Think Holden concepts and people often cast their minds all the way back to the incredible 1969 Hurricane or the GTR-X that followed soon after. Things went pretty quiet for more than two decades after that. Fanciful, adventurous design was very much subjugated by the need to shape the look of an enormous line-up of ever-evolving production cars. Holden’s financial woes of the late 1980s discouraged playfulness in the design department, too.
But by the mid-to-late 1990s creativity was being let off the leash at Holden’s design centre in Fishermens Bend. Staff numbers were growing, and the ideas emerging from brilliant young minds could not be contained.
In fact, Holden design leader Michael Simcoe, now in the same role globally for General Motors, wanted to do just the opposite. He wanted to encourage it. The result was a series of concept cars that were revealed at Melbourne and Sydney motor shows between 1998 and 2004.
It started with the dazzling debut of the Commodore Coupe in Sydney in October 1998 and finished with TT36 in the same city exactly six years later. It was a short, intense burst of automotive creative genius. The star was burning dazzlingly bright less than 20 years before Holden’s demise.
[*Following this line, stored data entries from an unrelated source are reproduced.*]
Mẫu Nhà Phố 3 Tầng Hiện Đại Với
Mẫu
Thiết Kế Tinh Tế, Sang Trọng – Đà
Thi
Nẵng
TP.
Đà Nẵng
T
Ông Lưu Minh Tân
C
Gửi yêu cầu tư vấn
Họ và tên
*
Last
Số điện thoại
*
“We were living the dream,” says Peter Hughes. “I think you can look back now and think we went through a period that was just awesome. We were no more talented, no more clever, but we went through a period where we did some great stuff.”
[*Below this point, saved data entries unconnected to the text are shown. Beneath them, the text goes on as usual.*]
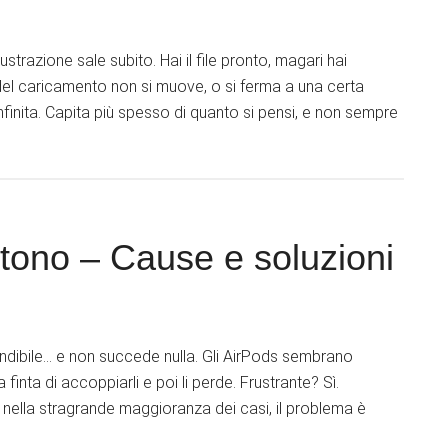
trazione sale subito. Hai il file pronto, magari hai
del caricamento non si muove, o si ferma a una certa
finita. Capita più spesso di quanto si pensi, e non sempre
tono – Cause e soluzioni
nfondibile… e non succede nulla. Gli AirPods sembrano
 fa finta di accoppiarli e poi li perde. Frustrante? Sì.
 nella stragrande maggioranza dei casi, il problema è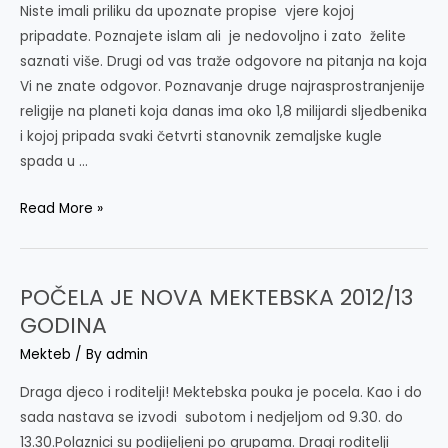
Niste imali priliku da upoznate propise vjere kojoj
pripadate. Poznajete islam ali je nedovoljno i zato želite
saznati više. Drugi od vas traže odgovore na pitanja na koja
Vi ne znate odgovor. Poznavanje druge najrasprostranjenije
religije na planeti koja danas ima oko 1,8 milijardi sljedbenika
i kojoj pripada svaki četvrti stanovnik zemaljske kugle
spada u …
ŠKOLA
Read More »
ISLAMA
ZA
ODRASLE
POČELA JE NOVA MEKTEBSKA 2012/13
GODINA
Mekteb
/ By
admin
Draga djeco i roditelji! Mektebska pouka je pocela. Kao i do
sada nastava se izvodi subotom i nedjeljom od 9.30. do
13.30.Polaznici su podijeljeni po grupama. Dragi roditelji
Adds Richard Ferlazzo: “Concept cars have a lot of benefits. One is it motivates people within the company because it’s exciting and you explore the whole idea of exploring. You just can’t do that through production cars because it takes too long, there’s too many people involved and there’s too much risk.
“But with a concept car it’s ‘who cares?. Get it right or get it or wrong, at least you get the public reaction and you’ll see if there’s value in it.